Making predictions is always a tough racket, I know that I have more than my fair share of prognostications that, after a couple of years pass, end up being way off the mark.
But there is one prediction that I made a couple of years ago that is looking to be right on target. In columns in 2005 and 2006 I predicted there were features in the (at the time) upcoming Microsoft Vista operating system that would be used against consumers and would end up making some people regret ever upgrading to Vista.
These features fit under Microsoft’s Trusted Computing umbrella and are known as PVP-OPM (Protected Video Path-Output Protection Management) and COPP (Certified Output Protection Protocol). And one of the main goals of these “features” is to enforce video digital rights management all the way from the PC hardware to the monitor it connects to.
In those old columns I predicted that PVP-OPM in Vista would be used by video content owners to downgrade the quality of or even prevent people from viewing content that they had legally paid for if the content was being sent to a monitor connection that didn’t subscribe to new DRM protocols. Some people responded that I was just creating FUD and that these systems would never be used against good customers doing everything legally.
Well, now that Vista has been out for a year we are starting to hear from more and more customers who upgraded to Vista, went out and purchased lots of legal video content and then found that they couldn’t view the content, had to view it in an inferior resolution or ran the danger of losing the rights to view content that they had legally paid for.
On one recent blog post a reader detailed a problem he ran into while using Microsoft Vista along with Netflix’s Watch Now feature and Amazon’s Unbox downloadable movie service. This blogger seems to be the dream consumer of both the technology and the movie companies, someone who bought lots of the best, high-quality equipment and who utilizes cutting edge and legal video services.
But this person ran straight into the wall that DRM and the companies that give into it are putting up to essentially punish good customers. Because the high quality monitor the blogger purchased didn’t subscribe to DRM protections that Hollywood wants, Netflix wouldn’t play the Watch Now content. Worse, the suggested fix ran the risk of deleting the licenses to movies that the blogger had legally downloaded from Amazon Unbox.
The funny thing is, if this blogger had been running Windows XP, there wouldn’t have been any problem (yet another reason to not upgrade to Vista). This experience isn’t isolated and there are more and more examples of people who are trying to legally purchase content and running into these barriers and probably just wishing they had downloaded illegal content from Bittorrent.

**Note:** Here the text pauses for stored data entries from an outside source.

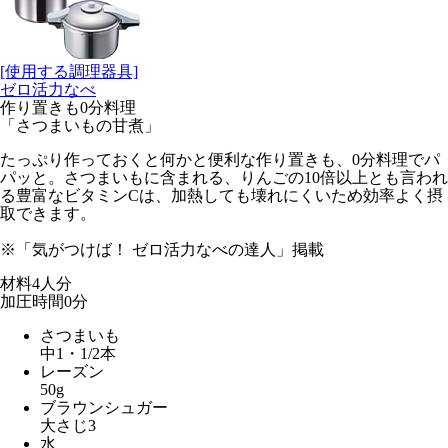
[使用する調理器具]
ゼロ活力なべ
作り置きも0分料理
「さつまいもの甘煮」
たっぷり作っておくと何かと便利な作り置きも、0分料理でパ
パッと。さつまいもに含まれる、りんごの10倍以上とも言われ
る豊富なビタミンCは、加熱しても壊れにくいため効率よく摂
取できます。
※「気がつけば！ ゼロ活力なべの達人」掲載
材料
4人分
加圧時間
0
分
さつまいも
中1・1/2本
レーズン
50g
ブラウンシュガー
大さじ3
水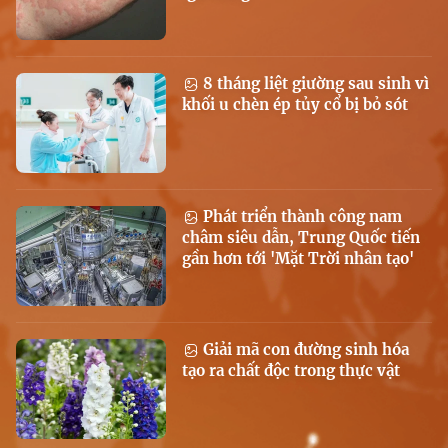
8 tháng liệt giường sau sinh vì
khối u chèn ép tủy cổ bị bỏ sót
Phát triển thành công nam
châm siêu dẫn, Trung Quốc tiến
gần hơn tới 'Mặt Trời nhân tạo'
Giải mã con đường sinh hóa
tạo ra chất độc trong thực vật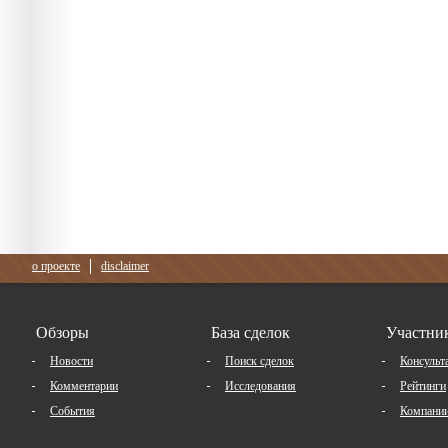
о проекте
disclaimer
Обзоры
База сделок
Участни
Новости
Поиск сделок
Консульт
Комментарии
Исследования
Рейтинги
События
Компани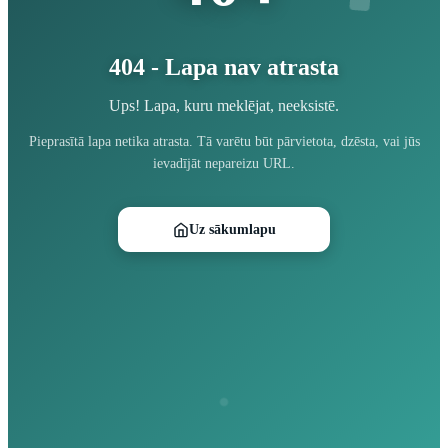
404 - Lapa nav atrasta
Ups! Lapa, kuru meklējat, neeksistē.
Pieprasītā lapa netika atrasta. Tā varētu būt pārvietota, dzēsta, vai jūs
ievadījāt nepareizu URL.
Uz sākumlapu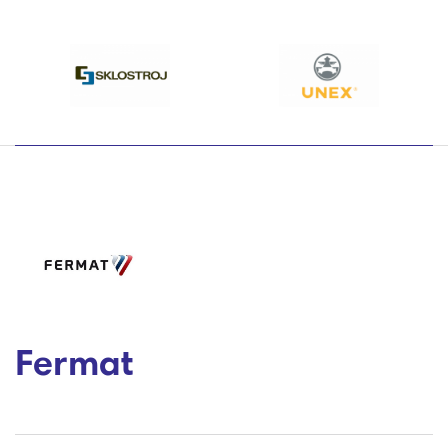
Fermat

So what are these cool new features in Vista accomplishing? Let me see: If you think you legally own content you purchase from online movie services, guess again. If you think you have control over PC hardware and software that you legally purchased, guess again.
I wish I had been wrong in my predictions, but the verdict now appears to be clear. When it comes to Trusted Computing, the party that isn’t trusted is you, the consumer.